I exercised this morning. Please notify the press.
The first spot of exercise I’ve done since I got back from Bali. In August. Shocking. AND I went for a walk last night. My health is good, the weather is fine, there really is no excuse for not exercising. Because, believe me, I’ve used ALL them excuses over the last few months. Due to recent good exercise-deeds, I expect my bed time will be moved significantly forward tonight, and I might even need to take in an afternoon nap.*yawn*
I loved my walk. Or at least the first part of it. There is a section around Rangapani (the village I live in) that takes you the back way into Rangamati proper.
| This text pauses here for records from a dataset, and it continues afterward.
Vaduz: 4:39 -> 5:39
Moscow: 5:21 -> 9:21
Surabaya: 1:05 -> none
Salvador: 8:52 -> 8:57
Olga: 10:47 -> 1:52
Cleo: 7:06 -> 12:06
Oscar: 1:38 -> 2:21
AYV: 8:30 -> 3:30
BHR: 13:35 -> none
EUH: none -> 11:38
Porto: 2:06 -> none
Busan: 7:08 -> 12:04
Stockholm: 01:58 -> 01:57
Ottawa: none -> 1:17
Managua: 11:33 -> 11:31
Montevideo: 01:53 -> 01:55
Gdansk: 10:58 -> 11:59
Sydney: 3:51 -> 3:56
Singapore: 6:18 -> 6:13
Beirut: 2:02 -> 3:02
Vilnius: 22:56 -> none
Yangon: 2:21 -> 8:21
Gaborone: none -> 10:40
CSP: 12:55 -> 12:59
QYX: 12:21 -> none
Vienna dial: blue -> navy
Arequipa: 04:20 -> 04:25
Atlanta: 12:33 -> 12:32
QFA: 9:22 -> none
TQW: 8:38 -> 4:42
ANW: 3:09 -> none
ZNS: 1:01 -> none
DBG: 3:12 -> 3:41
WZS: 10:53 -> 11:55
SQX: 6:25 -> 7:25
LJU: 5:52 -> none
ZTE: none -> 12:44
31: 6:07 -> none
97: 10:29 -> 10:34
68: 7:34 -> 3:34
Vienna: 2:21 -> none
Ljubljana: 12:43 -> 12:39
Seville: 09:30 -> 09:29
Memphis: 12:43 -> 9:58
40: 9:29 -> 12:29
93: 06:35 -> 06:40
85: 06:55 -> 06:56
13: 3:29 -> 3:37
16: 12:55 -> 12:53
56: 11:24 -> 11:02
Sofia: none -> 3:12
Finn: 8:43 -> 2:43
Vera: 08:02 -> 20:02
With hardly any people along the way. Which is extremely rare for Bangladesh. Usually it’s just people, people, people. Everywhere. But when I hit the town itself (after a short, rocky boat ride across the post-wet-season-only lake) it became a bit unpleasant. Men and boys tend to stop and stare, and women and girls tend to laugh and giggle. Which is fine if I’m out shopping or just trying to get from A to B, but hardly ideal for a ‘get away from it all’ walk.
I’d really like this place a lot more if I was just totally ignored on the streets. Like in London (I do miss my London some days). But here, somehow and usually without fail, the foreigner becomes the main attraction. I really don’t enjoy it. Perhaps this is how famous people feel, with the paparazzi and stalker fans? I do suspect that my time in Bangladesh is closest I’ll ever get to being, or feeling, famous. Because besides all the joy involved in the stopping/staring/laughing/giggling arena, there is also plenty of foreigner-stalking done here in Bangladesh. You’ll usually pick up a ‘tail’ in the market (especially in Dhaka) and they will literally just follow you around all day (or for as long as they can). It’s freaky. A fellow volunteer does this thing where he stops and checks under his shoes, so that the stalkers are forced to then continue walking on ahead of him, then he changes direction to totally lose them/mess with their stalking. I do this thing where I usually just shout at them.
Maybe I should don a full-on burqa one day, to hide my foreign-ness beneath. It might be like wearing an invisible cloak for the day? Tempting.